1) Screen brightness: the detail that most ruins sleep.

For the bedroom, an alarm clock should have a real dimmer (multiple levels) or a night mode . Too much light at night can disrupt rest; studies and popular reviews highlight that light (especially blue light) at night can suppress melatonin more strongly.

What to look for (on the product page):

  • Dimmer with levels (not just "on/off")

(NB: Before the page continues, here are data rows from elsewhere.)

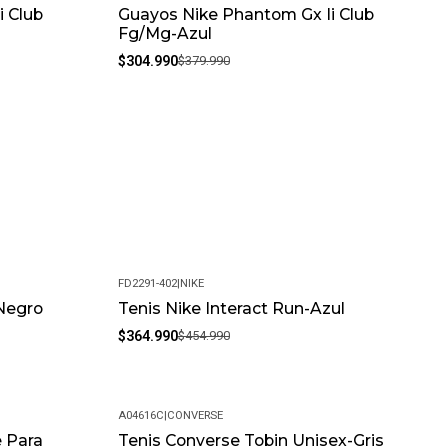
i Club
Guayos Nike Phantom Gx Ii Club
-20%
Fg/Mg-Azul
$304.990
$379.990
FD2291-402
|
NIKE
Negro
Tenis Nike Interact Run-Azul
-20%
$364.990
$454.990
A04616C
|
CONVERSE
 Para
Tenis Converse Tobin Unisex-Gris
-20%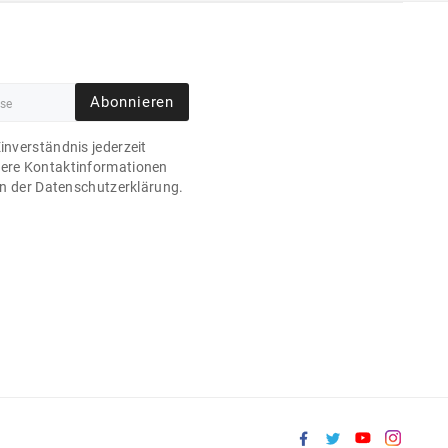
Abonnieren
Einverständnis jederzeit
sere Kontaktinformationen
 in der Datenschutzerklärung.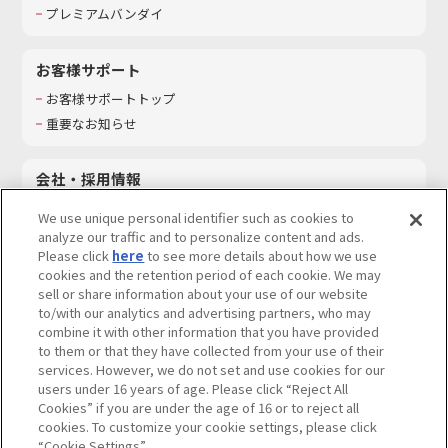
プレミアムバンダイ
お客様サポート
お客様サポートトップ
重要なお知らせ
会社・採用情報
会社情報
We use unique personal identifier such as cookies to
採用情報
analyze our traffic and to personalize content and ads.
Please click
here
to see more details about how we use
サステナビリティ
cookies and the retention period of each cookie. We may
お問い合わせ
sell or share information about your use of our website
to/with our analytics and advertising partners, who may
combine it with other information that you have provided
to them or that they have collected from your use of their
services. However, we do not set and use cookies for our
ウェブサイトご利用条件
ソーシャルメディアポリシー
users under 16 years of age. Please click “Reject All
個人情報及び特定個人情報等の取り扱いに関する保護方針
Cookies” if you are under the age of 16 or to reject all
cookies. To customize your cookie settings, please click
Do Not Sell or Share My Personal Information
著作権・商標について
“Cookie Settings”.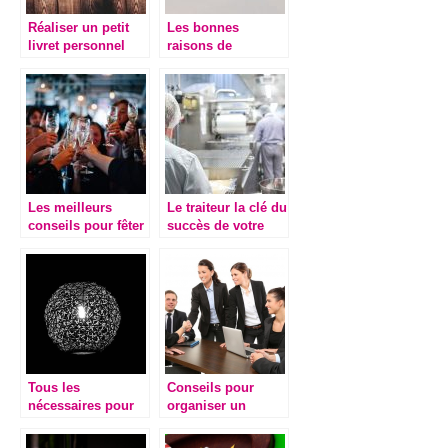
Réaliser un petit
Les bonnes
livret personnel
raisons de
comme celui dans
contacter un
une librairie
wedding planer
pour organiser son
mariage
Les meilleurs
Le traiteur la clé du
conseils pour fêter
succès de votre
vos 40 ans !
événement
Tous les
Conseils pour
nécessaires pour
organiser un
votre fête,
évènement
disponibles en
d’entreprise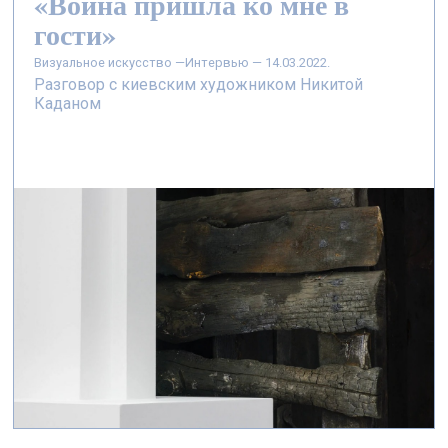
«Война пришла ко мне в
гости»
визуальное искусство —
Интервью — 14.03.2022.
Разговор с киевским художником Никитой
Каданом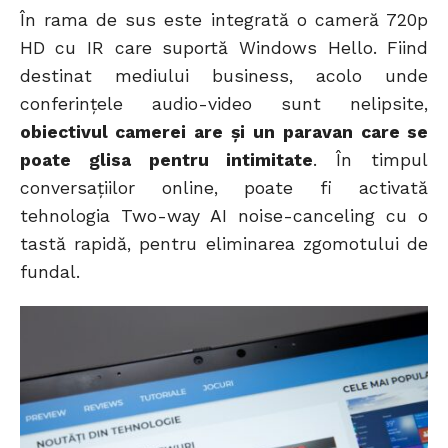
În rama de sus este integrată o cameră 720p
HD cu IR care suportă Windows Hello. Fiind
destinat mediului business, acolo unde
conferințele audio-video sunt nelipsite,
obiectivul camerei are și un paravan care se
poate glisa pentru intimitate
. În timpul
conversațiilor online, poate fi activată
tehnologia Two-way AI noise-canceling cu o
tastă rapidă, pentru eliminarea zgomotului de
fundal.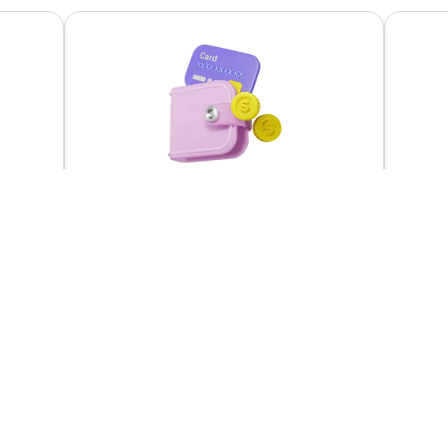
قیمت مناسب و رقابتی
پش
با فروشگاه
پونیشا
تجربه‌ای بی‌دغدغه و سریع داشته باشید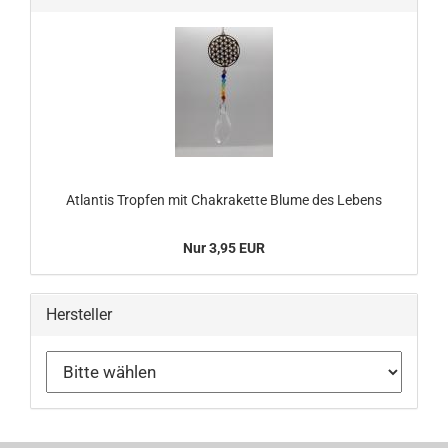
Atlantis Tropfen mit Chakrakette Blume des Lebens
Nur 3,95 EUR
Hersteller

  • "Night" / "Sleep" mode (automatically reduces brightness)

  • Option to turn off the screen (while keeping the alarm active)

2) Sound and noise: waking up without stress (and without the annoying "tick-tock")

If you are sensitive to noise, avoid alarm clocks with an audible "tick-tock". For good quality sleep, the WHO recommends less than 30 dB(A) in bedrooms at night (continuous noise).

Choose:

  • Alarm with adjustable volume

  • "Progressive" sound (starts low and increases in volume)

  • Vibration option (some models) or dual alarm.

3) Battery backup: mandatory to avoid failure.

A good alarm clock should have a backup battery (or power supply) to maintain the time/alarm in case of a power outage. This is the kind of detail that reduces returns and increases customer satisfaction.

4) Buttons and usability: a meaningful "snooze" button

  • Large snooze button (for use while half asleep)

  • Simple setup (no confusing menus)

  • Memory for weekdays vs. weekends (alarm 1 and 2)

5) If it's a radio alarm clock: FM is the base frequency.

For immediate use in any area, FM remains the "safest" option in Portugal; DAB+ can be an extra (see article cluster 3).

FAQ

What's the best alarm clock for light sleepers?
Model with strong dimmer, progressive alarm and no "tick-tock" noise. The WHO recommends low noise levels in the bedroom at night.

Can the light from an alarm clock disrupt sleep?
Yes, especially if it's strong; there is evidence that blue light at night can suppress melatonin more intensely.